Page-level text extractions

= = = = =

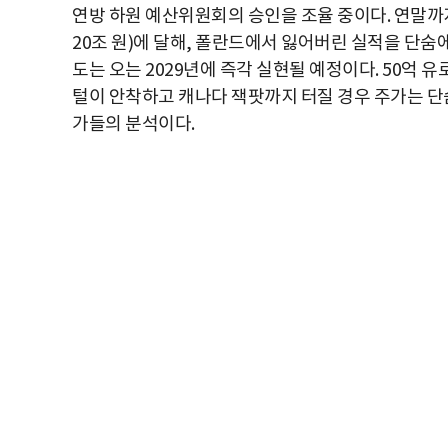
연방 하원 예산위원회의 승인을 조율 중이다. 연말까지
20조 원)에 달해, 폴란드에서 잃어버린 실적을 단숨에
도는 오는 2029년에 즉각 실현될 예정이다. 50억 
털이 안착하고 캐나다 잭팟까지 터질 경우 주가는 단숨
가들의 분석이다.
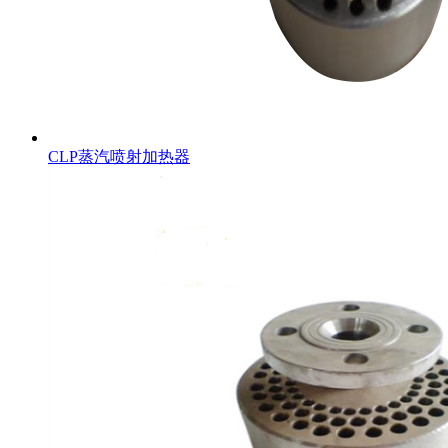
CLP蒸汽喷射加热器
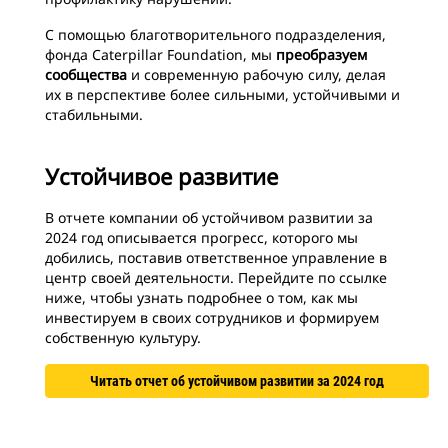
С помощью благотворительного подразделения,
фонда Caterpillar Foundation, мы
преобразуем
сообщества
и современную рабочую силу, делая
их в перспективе более сильными, устойчивыми и
стабильными.
Устойчивое развитие
В отчете компании об устойчивом развитии за
2024 год описывается прогресс, которого мы
добились, поставив ответственное управление в
центр своей деятельности. Перейдите по ссылке
ниже, чтобы узнать подробнее о том, как мы
инвестируем в своих сотрудников и формируем
собственную культуру.
Читать отчет об устойчивом развитии за 2024 год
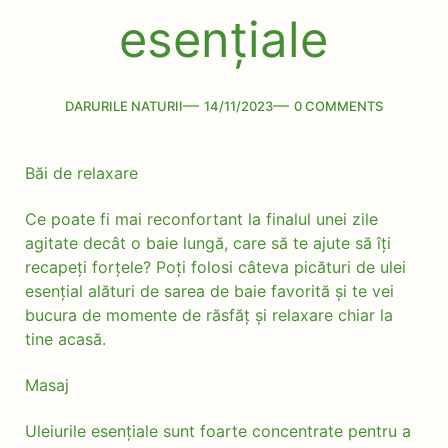
esențiale
Categories
Post
Comments
DARURILE NATURII
14/11/2023
0 COMMENTS
date
Băi de relaxare
Ce poate fi mai reconfortant la finalul unei zile
agitate decât o baie lungă, care să te ajute să îți
recapeți forțele? Poți folosi câteva picături de ulei
esențial alături de sarea de baie favorită și te vei
bucura de momente de răsfăț și relaxare chiar la
tine acasă.
Masaj
Uleiurile esențiale sunt foarte concentrate pentru a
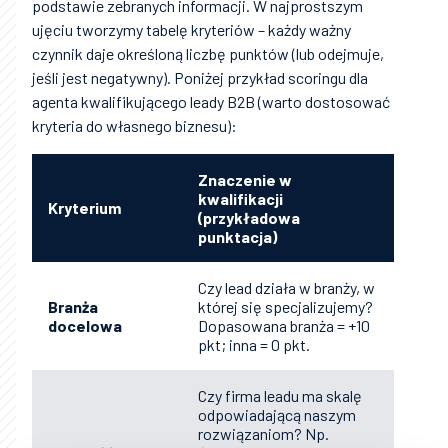
podstawie zebranych informacji. W najprostszym
ujęciu tworzymy tabelę kryteriów – każdy ważny
czynnik daje określoną liczbę punktów (lub odejmuje,
jeśli jest negatywny). Poniżej przykład scoringu dla
agenta kwalifikującego leady B2B (warto dostosować
kryteria do własnego biznesu):
Znaczenie w
kwalifikacji
Kryterium
(przykładowa
punktacja)
Czy lead działa w branży, w
Branża
której się specjalizujemy?
docelowa
Dopasowana branża = +10
pkt; inna = 0 pkt.
Czy firma leadu ma skalę
odpowiadającą naszym
rozwiązaniom? Np.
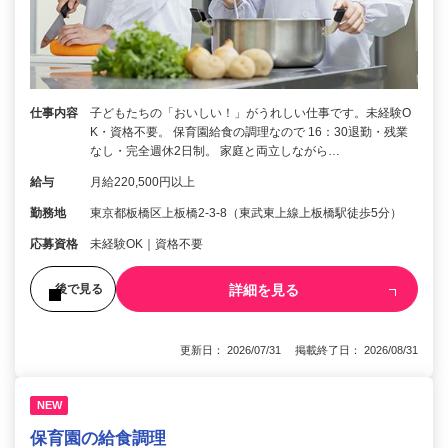
仕事内容
子どもたちの「おいしい！」がうれしい仕事です。未経験O
K・資格不要。 保育園給食の調理なので 16：30退勤・残業
なし・完全週休2日制。 家庭と両立しながら…
給与
月給220,500円以上
勤務地
東京都板橋区上板橋2-3-8（東武東上線上板橋駅徒歩5分）
応募資格
未経験OK｜資格不要
詳細を見る
後で見る
更新日： 2026/07/31 掲載終了日： 2026/08/31
NEW
保育園の給食調理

= = = = =

**To do**
Note every line of the records that holds the word "устойчивом", and copy it.

**Solution**
В отчете компании об устойчивом развитии за
Читать отчет об устойчивом развитии за 2024 год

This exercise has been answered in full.